Lors du dernier débat de la Primaire de la droite et du centre, François Fillon s’est lancé dans une vibrante diatribe à l’égard des pédagogues. Ayant fait grand bruit, cette dernière suscita un engouement inattendu. Si l’attaque portée à l’encontre des experts qui règnent au Ministère est légitime, elle étonne de la part de celui qui fut aux commandes de la rue de Grenelle.

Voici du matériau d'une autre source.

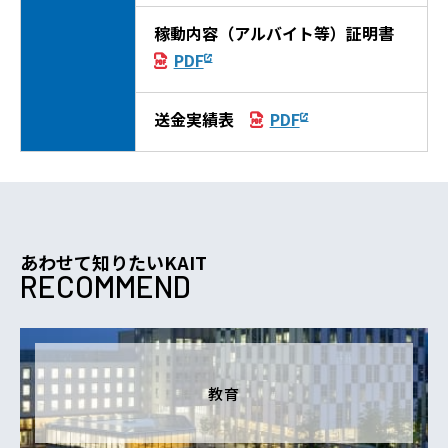
稼動内容（アルバイト等）証明書
PDF
送金実績表
PDF
あわせて知りたいKAIT
RECOMMEND
教育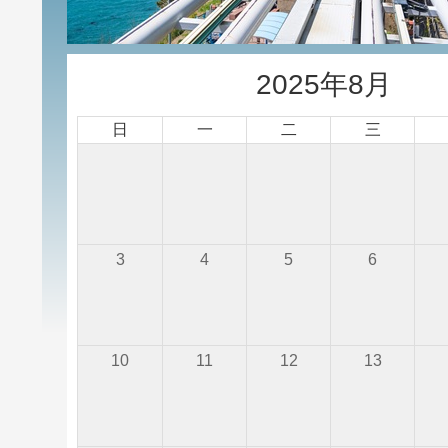
2025年8月
日
一
二
三
3
4
5
6
10
11
12
13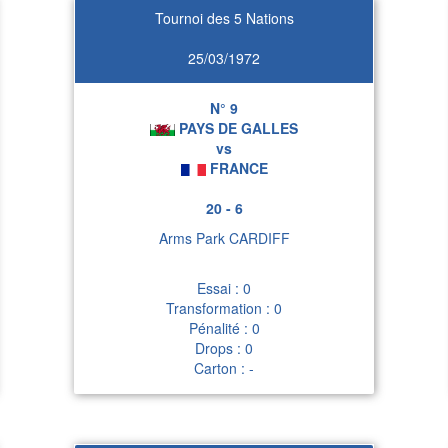
Tournoi des 5 Nations
25/03/1972
N° 9
PAYS DE GALLES
vs
FRANCE
20 - 6
Arms Park CARDIFF
Essai : 0
Transformation : 0
Pénalité : 0
Drops : 0
Carton : -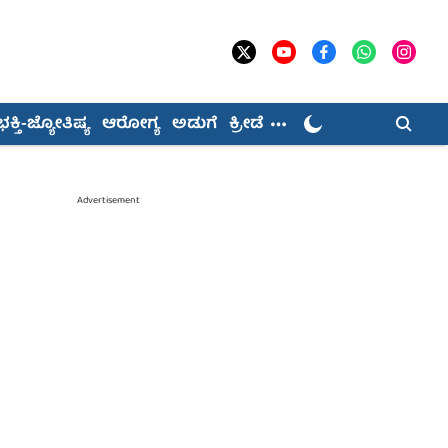
ಭಕ್ತಿ-ಜ್ಯೋತಿಷ್ಯ
ಆರೋಗ್ಯ
ಅಡುಗೆ
ಕ್ರೀಡೆ
Advertisement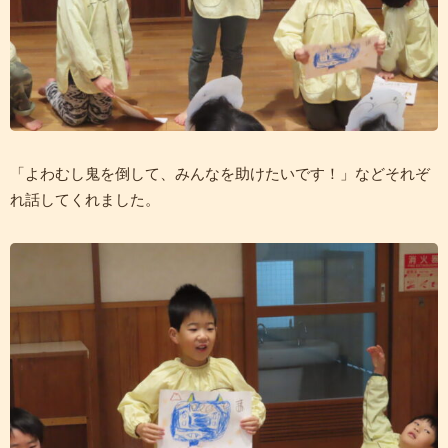
「よわむし鬼を倒して、みんなを助けたいです！」などそれぞ
れ話してくれました。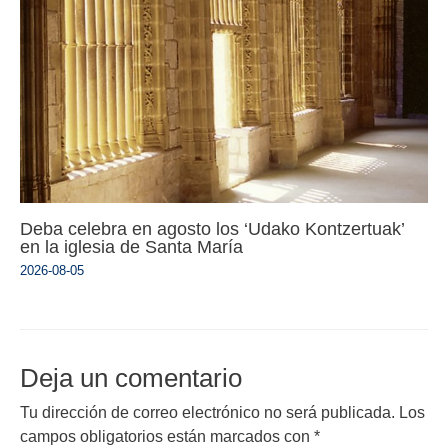
Deba celebra en agosto los ‘Udako Kontzertuak’
en la iglesia de Santa María
2026-08-05
Deja un comentario
Tu dirección de correo electrónico no será publicada.
Los
campos obligatorios están marcados con
*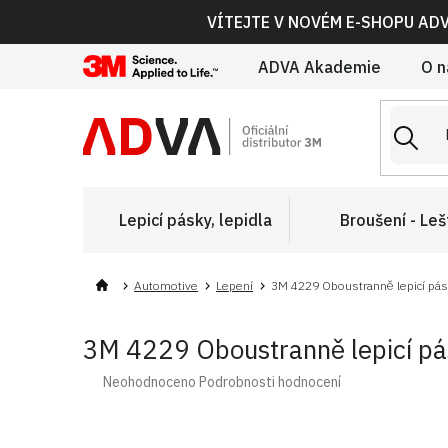
Přejít
VÍTEJTE V NOVÉM E-SHOPU AD
na
obsah
ADVA Akademie
O n
Lepicí pásky, lepidla
Broušení - Leš
Automotive
Lepení
3M 4229 Oboustranně lepicí páska
3M 4229 Oboustranně lepicí pásk
Průměrné
Neohodnoceno
Podrobnosti hodnocení
hodnocení
produktu
je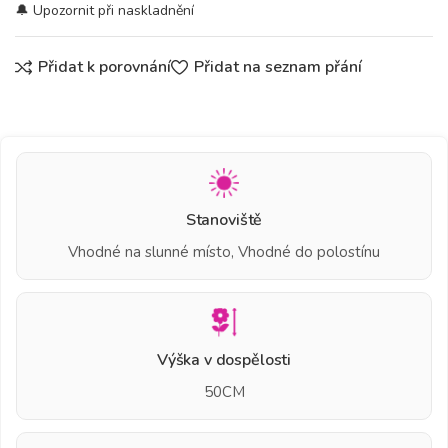
Přidat k porovnání
Přidat na seznam přání
Stanoviště
Vhodné na slunné místo, Vhodné do polostínu
Výška v dospělosti
50CM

Pour qui s’en rappelle, Monsieur Fillon a été l’auteur d’une loi portant son nom. Votée en avril 2005, cette dernière introduisait dans la législation une réalité singulière appelée  “socle commun”. Constitué d’un ensemble de connaissances et de compétences, celui-ci répondait aux injonctions européennes réclamant une école limitée à la seule employabilité des personnes. De même, ce « socle », vague quant à son contenu, exonérait le législateur de tout engagement sur la nature des matières qu’il conviendrait de transmettre aux élèves. Fallait-il s’étonner alors si, en juillet 2013, la loi dite de refondation pour l’école proposée par Vincent Peillon s’autorisait à dire que ce « socle commun » pouvait « être fixé par décret » ? Se souvient-on que c’est au nom de ce principe que Najat-Vallaud Belkacem imposait sa réforme du collège sans passer par les voies législatives ? Portant bien mal son nom, le « socle commun » a été l’outil institutionnel ayant dissocié école, culture et nation. Par lui, l’enseignement peut se passer du moindre contenu disciplinaire. A cause de lui, toute réforme éducative s’exonère du suffrage populaire comme du contrôle parlementaire.

Les mérites de Monsieur Fillon ne sont pas à discuter ici. Mais on est en droit de s’étonner de ce que ce dernier se fasse le défenseur d’une école dont il fut le fossoyeur. Et si mérite il y a, reconnaissons au candidat à la Primaire de la droite et du centre une capacité à se faire, sans que personne n’y prenne garde, le premier des pompiers pyromanes.

O. Gosset, enseignant, « Parents Pour l’Ecole ».